The rich fool is told that, this night, his very life will be demanded of him.  The truth is, our lives are demanded of us every day.  It’s not that our lives are threatened every day, though maybe they are.  Every day, every hour, we have to give our lives to something.  As Bob Dylan sang, “you gotta serve somebody.”  We’re living in an illusion if we don’t think we’re constantly making that choice.  It’s here that the heart of the parable lies:  are you only serving yourself?  Or do you find a way to share what God has given you?   

 

Peter Rhea Jones has suggested that the rich fool in today’s parable is a ‘practical atheist.’  He may say that he believes in God, but when it comes to managing his life, dealing with possessions and planning for the future, he lives as though there were no God.  This parable forces us to name our own most basic commitments.  For those of us who do not want to be practical atheists, it raises the question: what difference should our faith in God make in the practical matters of life?

 

We may give a certain portion of our financial resources to the church, but how do we use the rest of our paychecks?  Does being a Christian inform how we spend money on food?  Clothing?
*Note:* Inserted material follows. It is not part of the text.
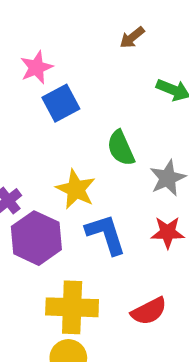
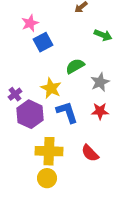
green semicircle: (121, 148) -> (75, 66), turned 84
red semicircle: (149, 311) -> (90, 153), turned 72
Entertainment? Charities?  When is saving good, responsible stewardship… and when is it only self-serving?

 

We may think of certain activities as “Christian” – prayer, attending worship, committee work, Bible study (hopefully not in that order!).  But what about activities that aren’t typically understood as “religious” – parenting, yard work, laundry, watching TV, work, school, spending time with loved ones?  What does it mean to be a Christian in the midst of all these day-to-day activities?

 

The rich fool in the parable is a practical atheist, so he challenges us to consider the possibility that we all have a little bit of that practical atheist inside of us, as well.  I know I do.  But this parable also holds out another possibility… the possibility of being “rich toward God.”  It’s a rather striking phrase, isn’t it?  It’s one that we would all do well to ponder.
Before we can know what it means to be “rich toward God,” we have to know what sort of a God we’re talking about in the first place.  The Christian tradition teaches us that God is the source of all our living:  the places we call home, the people with whom we live and love and work and play, the source of the very air we breathe.  The idea of the Trinity can help us here – God has created all that exists, but God does not stop with creation.  God is also the one who redeems us from the worst that is in us, and God sustains us as we seek to become people of faith.  We – along with all the universe – are graciously forgiven, and deeply cared for.

 

It is one thing to believe in such a God – but it is another thing entirely to trust that we belong to God, to trust that God welcomes even us.  I think that being “rich toward God” means rooting our daily living in that sense of trust.  It means that the tasks we perform every day are guided first and foremost by the hope that God gives us… the hope that we are not alone, the hope that we don’t have to depend only upon ourselves, the hope that there is goodness in the world, the hope that God’s love and faithfulness make it possible for us to be loving and faithful people.

 

I suspect that most of us are a mixed bag when it comes to matters of faith.  There is a bit of the practical atheist in each of us, the proverbial scrooge who responds to God’s goodness with a stubborn “bah humbug.”  But I think that there are also ways in which we are each rich toward God as well.  The challenge for each of us is to discern which parts of our living fall into which category.  May God be with each of us as we struggle to repent from our practical atheism, and turn towards a way of living that allows us to grow rich toward God.